In contrast to the encouraging findings from this post hoc analysis and another from a phase 3 trial of quadrivalent vaccine in India, numerous phase 4 vaccine effectiveness monitoring studies have shown markedly lower vaccine effectiveness for one dose of HPV vaccine. Dr. Kreimer cautioned that this is a flawed conclusion attributable to a methodologic artifact whereby the investigators have lumped together single-dose recipients who were 17 years old or more at the time with those who were younger.
“The problem is that many people who are aged 17-18 years already have HPV infection, so when they are vaccinated it shows up as a vaccine failure. That’s not correct. These are prophylactic HPV vaccines. They’re not meant to help clear an infection,” she noted.
Stepping back, Dr. Kreimer observed that cervical cancer “is really a story of inequality.” Indeed, 90% of cervical cancers occur in low-income countries, where HPV vaccination uptake remains very low even more than a decade after licensure. When modelers project out in the future, they estimate that at current HPV vaccination levels in Sub-Saharan Africa, which has the highest cervical cancer rates in the world, it would take more than 100 years to achieve the World Health Organization goal of eliminating the malignancy.

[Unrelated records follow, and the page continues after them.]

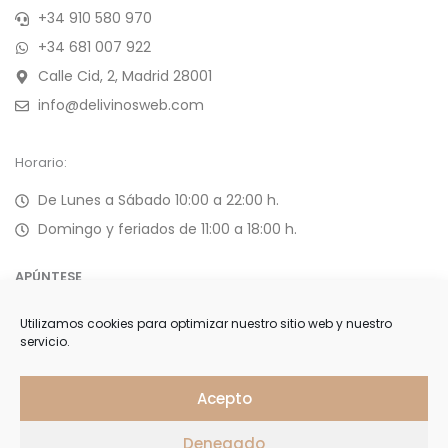
+34 910 580 970
+34 681 007 922
Calle Cid, 2, Madrid 28001
info@delivinosweb.com
Horario:
De Lunes a Sábado 10:00 a 22:00 h.
Domingo y feriados de 11:00 a 18:00 h.
APÚNTESE
Utilizamos cookies para optimizar nuestro sitio web y nuestro
Forme parte de nuestra selecta lista de clientes y reciba
servicio.
ofertas, invitaciones y últimas noticias
Acepto
Denegado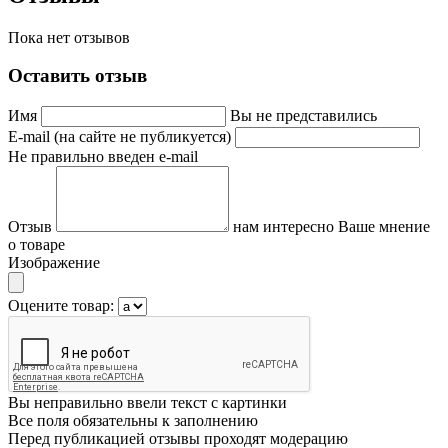
Пока нет отзывов
Оставить отзыв
Имя
Вы не представились
E-mail (на сайте не публикуется)
Не правильно введен e-mail
Отзыв
нам интересно Ваше мнение
о товаре
Изображение
Оцените товар:
Вы неправильно ввели текст с картинки
Все поля обязательны к заполнению
Перед публикацией отзывы проходят модерацию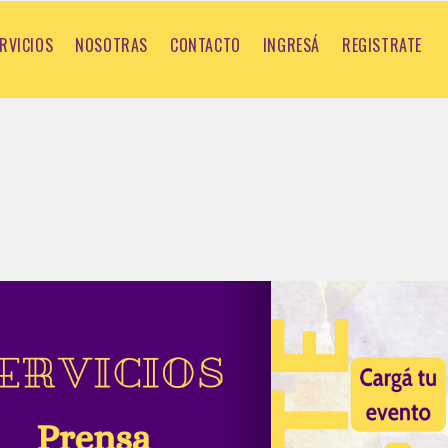
RVICIOS
NOSOTRAS
CONTACTO
INGRESÁ
REGISTRATE
ous
Next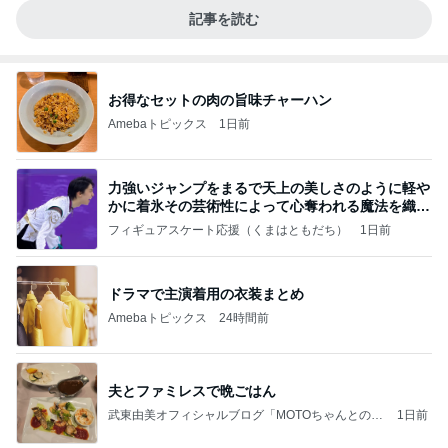
記事を読む
お得なセットの肉の旨味チャーハン
Amebaトピックス
1日前
力強いジャンプをまるで天上の美しさのように軽や
かに着氷その芸術性によって心奪われる魔法を織り
なす
フィギュアスケート応援（くまはともだち）
1日前
ドラマで主演着用の衣装まとめ
Amebaトピックス
24時間前
夫とファミレスで晩ごはん
武東由美オフィシャルブログ「MOTOちゃんとのは
1日前
っぴぃな毎日」Powered by Ameba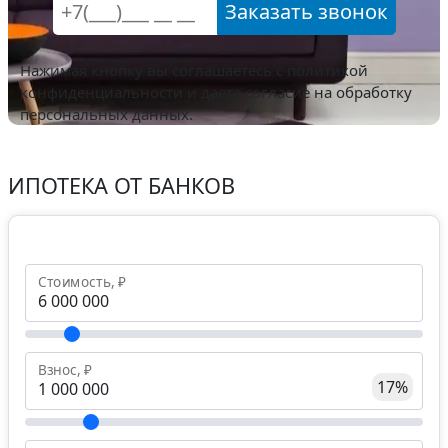
Заказать звонок
Нажимая кнопку вы соглашаетесь с
политикой
конфиденциальности
и даете согласие на обработку
персональных данных.
ИПОТЕКА ОТ БАНКОВ
Стоимость, ₽
Взнос, ₽
17%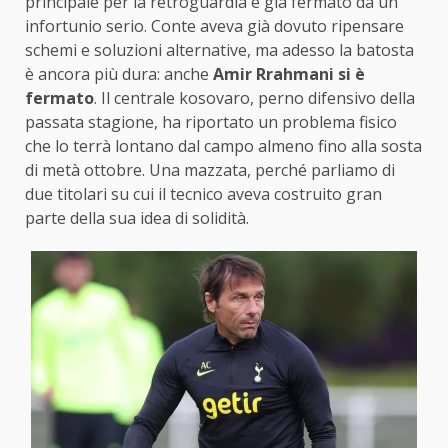
principale per la retroguardia e già fermato da un
infortunio serio. Conte aveva già dovuto ripensare
schemi e soluzioni alternative, ma adesso la batosta
è ancora più dura: anche
Amir Rrahmani si è
fermato
. Il centrale kosovaro, perno difensivo della
passata stagione, ha riportato un problema fisico
che lo terrà lontano dal campo almeno fino alla sosta
di metà ottobre. Una mazzata, perché parliamo di
due titolari su cui il tecnico aveva costruito gran
parte della sua idea di solidità.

Asked by an audience member how low a single-dose vaccine effectiveness level she considers acceptable to help reach the goal of eliminating cervical cancer in developing countries, Dr. Kreimer cautioned against the tendency to let ‘perfect’ become the enemy of ‘good.’
“I’ll remind everyone that, in this moment, very few of the target girls in the lower– and upper-lower–income countries are getting any vaccination. So I don’t think it’s a question of whether we should be going from two to one dose, I think it’s really a question of, for those who are at zero doses, how do we get them one dose? And with the HPV vaccine, we’ve even seen suggestions of herd immunity if we have 50% uptake,” she replied.
Dr. Kreimer reported having no financial conflicts regarding her presentation.